----- Data to process

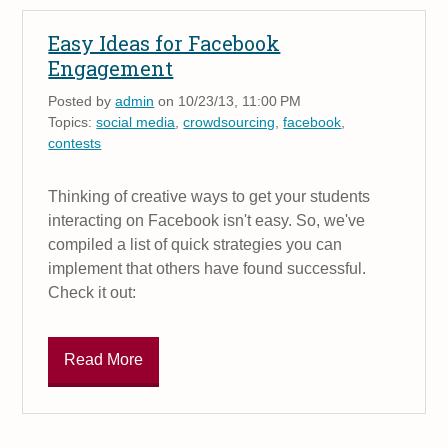
Easy Ideas for Facebook
Engagement
Posted by
admin
on 10/23/13, 11:00 PM
Topics:
social media
,
crowdsourcing
,
facebook
,
contests
Thinking of creative ways to get your students
interacting on Facebook isn't easy. So, we've
compiled a list of quick strategies you can
implement that others have found successful.
Check it out:
Read More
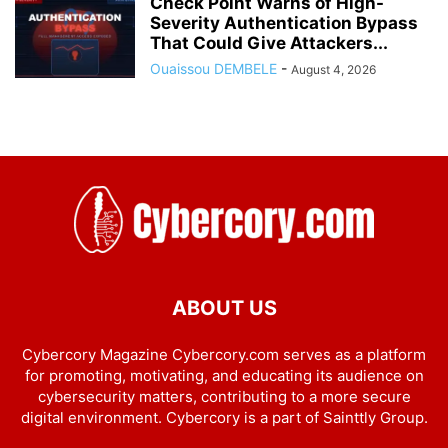
Check Point Warns of High-
Severity Authentication Bypass
That Could Give Attackers...
Ouaissou DEMBELE
-
August 4, 2026
ABOUT US
Cybercory Magazine Cybercory.com serves as a platform
for promoting, motivating, and educating its audience on
cybersecurity matters, contributing to a more secure
digital environment. Cybercory is a part of Sainttly Group.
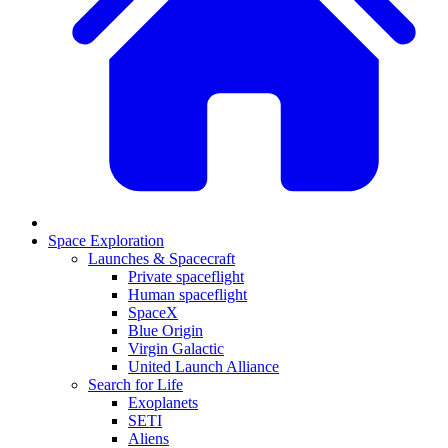
Space Exploration
Launches & Spacecraft
Private spaceflight
Human spaceflight
SpaceX
Blue Origin
Virgin Galactic
United Launch Alliance
Search for Life
Exoplanets
SETI
Aliens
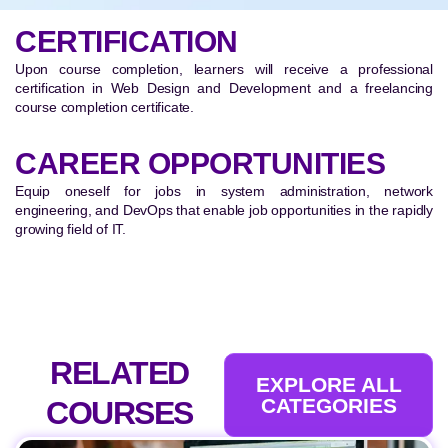
CERTIFICATION
Upon course completion, learners will receive a professional
certification in Web Design and Development and a freelancing
course completion certificate.
CAREER OPPORTUNITIES
Equip oneself for jobs in system administration, network
engineering, and DevOps that enable job opportunities in the rapidly
growing field of IT.
RELATED
EXPLORE ALL
CATEGORIES
COURSES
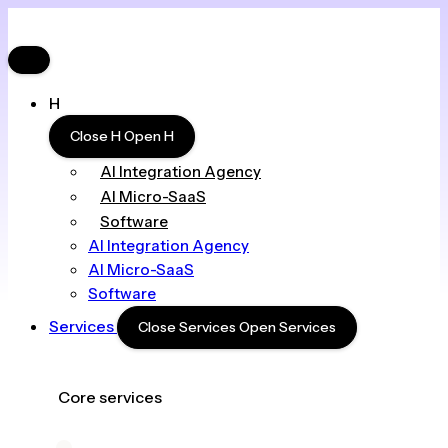
H
Close H
Open H
AI Integration Agency
AI Micro-SaaS
Software
AI Integration Agency
AI Micro-SaaS
Software
Services
Close Services
Open Services
Core services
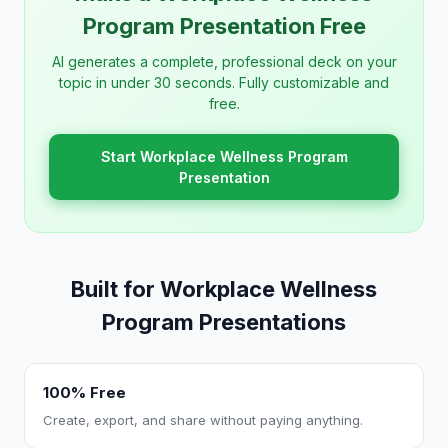
Program Presentation Free
AI generates a complete, professional deck on your
topic in under 30 seconds. Fully customizable and
free.
Start Workplace Wellness Program
Presentation
Built for Workplace Wellness
Program Presentations
100% Free
Create, export, and share without paying anything.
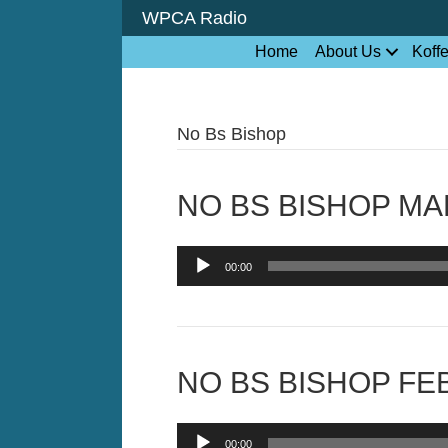
WPCA Radio
Home
About Us
Koff
No Bs Bishop
NO BS BISHOP MAR
Audio
00:00
Player
NO BS BISHOP FEB
Audio
00:00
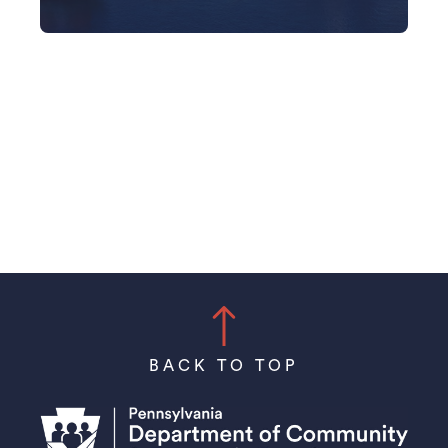
BACK TO TOP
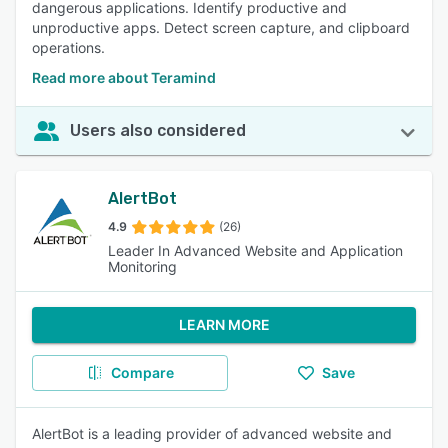
dangerous applications. Identify productive and
unproductive apps. Detect screen capture, and clipboard
operations.
Read more about Teramind
Users also considered
AlertBot
4.9
(26)
Leader In Advanced Website and Application
Monitoring
LEARN MORE
Compare
Save
AlertBot is a leading provider of advanced website and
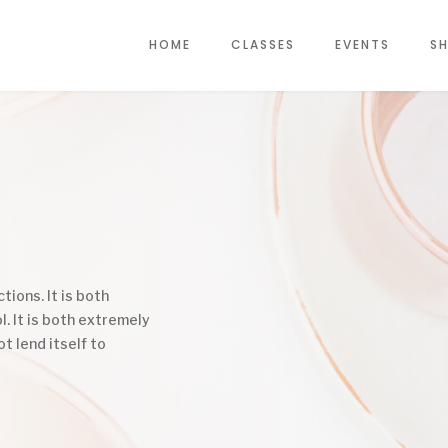
HOME
CLASSES
EVENTS
SH
tions. It is both
l. It is both extremely
ot lend itself to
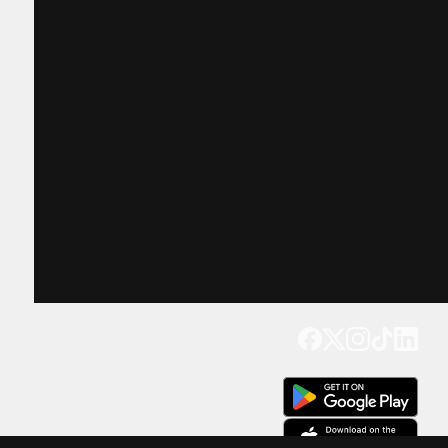
Get our app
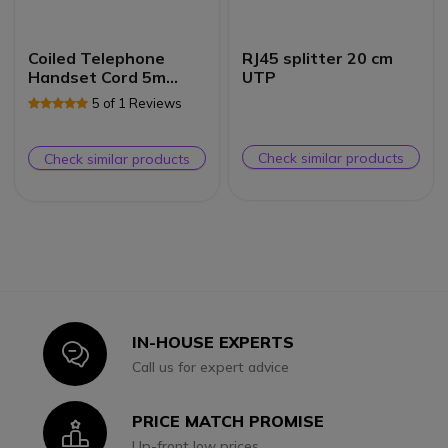
Coiled Telephone
RJ45 splitter 20 cm
Handset Cord 5m
UTP
(White)
5 of 1 Reviews
Check similar products
Check similar products
IN-HOUSE EXPERTS
Icon
Call us for expert advice
PRICE MATCH PROMISE
Icon
Up-front low prices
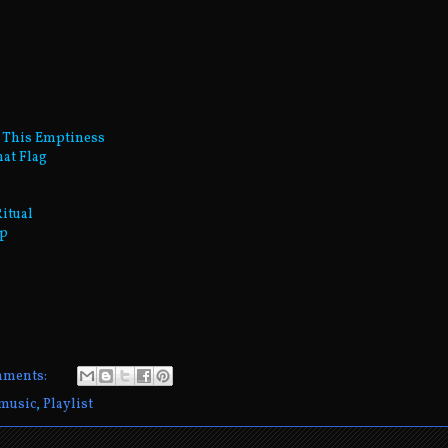
n This Emptiness
hat Flag
Ritual
ep
mments:
music
,
Playlist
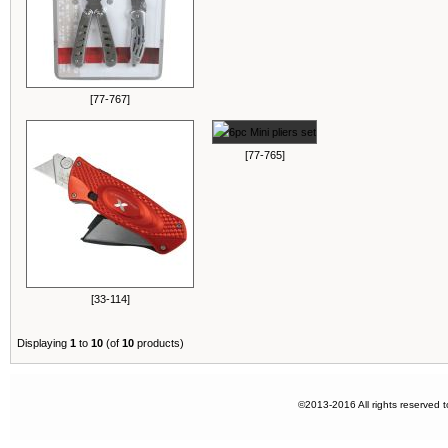
[77-767]
[77-765]
[33-114]
Displaying
1
to
10
(of
10
products)
©2013-2016 All rights reserved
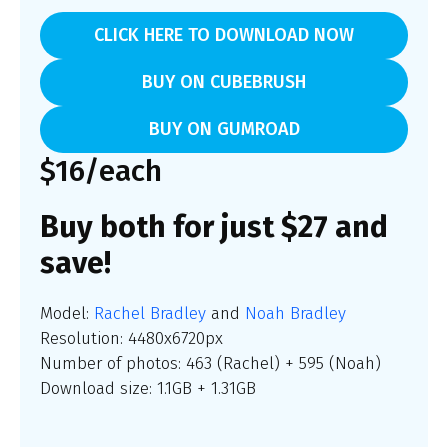
CLICK HERE TO DOWNLOAD NOW
BUY ON CUBEBRUSH
BUY ON GUMROAD
$16/each
Buy both for just $27 and
save!
Model:
Rachel Bradley
and
Noah Bradley
Resolution: 4480x6720px
Number of photos: 463 (Rachel) + 595 (Noah)
Download size: 1.1GB + 1.31GB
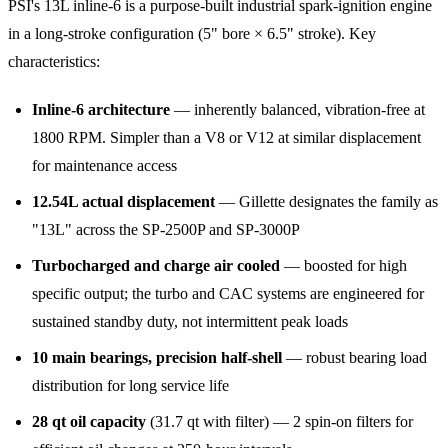
PSI's 13L inline-6 is a purpose-built industrial spark-ignition engine
in a long-stroke configuration (5" bore × 6.5" stroke). Key
characteristics:
Inline-6 architecture
— inherently balanced, vibration-free at
1800 RPM. Simpler than a V8 or V12 at similar displacement
for maintenance access
12.54L actual displacement
— Gillette designates the family as
"13L" across the SP-2500P and SP-3000P
Turbocharged and charge air cooled
— boosted for high
specific output; the turbo and CAC systems are engineered for
sustained standby duty, not intermittent peak loads
10 main bearings, precision half-shell
— robust bearing load
distribution for long service life
28 qt oil capacity
(31.7 qt with filter) — 2 spin-on filters for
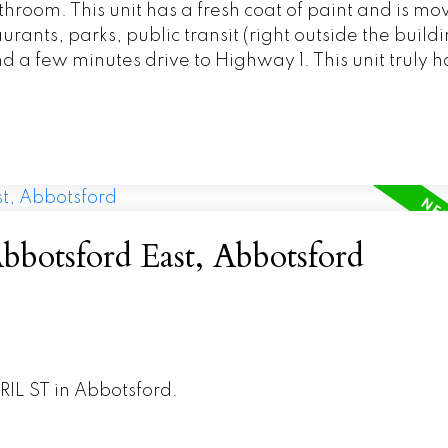
throom. This unit has a fresh coat of paint and is mov
rants, parks, public transit (right outside the buildi
 a few minutes drive to Highway 1. This unit truly has
bbotsford East, Abbotsford
RIL ST in Abbotsford.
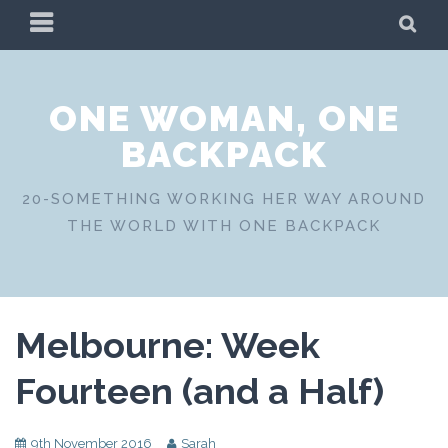
Skip
PRIMARY
SE
to
MENU
content
ONE WOMAN, ONE
BACKPACK
20-SOMETHING WORKING HER WAY AROUND
THE WORLD WITH ONE BACKPACK
Melbourne: Week
Fourteen (and a Half)
9th November 2016
Sarah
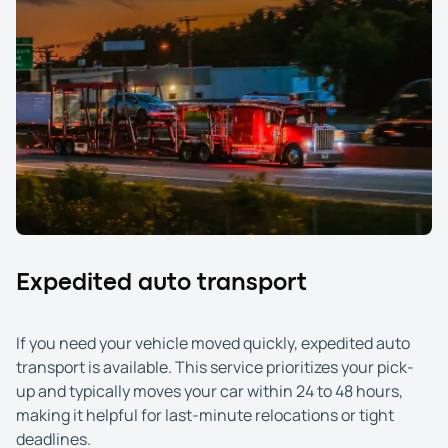
Expedited auto transport
If you need your vehicle moved quickly, expedited auto
transport is available. This service prioritizes your pick-
up and typically moves your car within 24 to 48 hours,
making it helpful for last-minute relocations or tight
deadlines.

----------

- **Required action**
Take the entries above and copy out all lines with the string "Cybercory".

- **Response**
Cybercory Magazine Cybercory.com serves as a platform
digital environment. Cybercory is a part of Sainttly Group.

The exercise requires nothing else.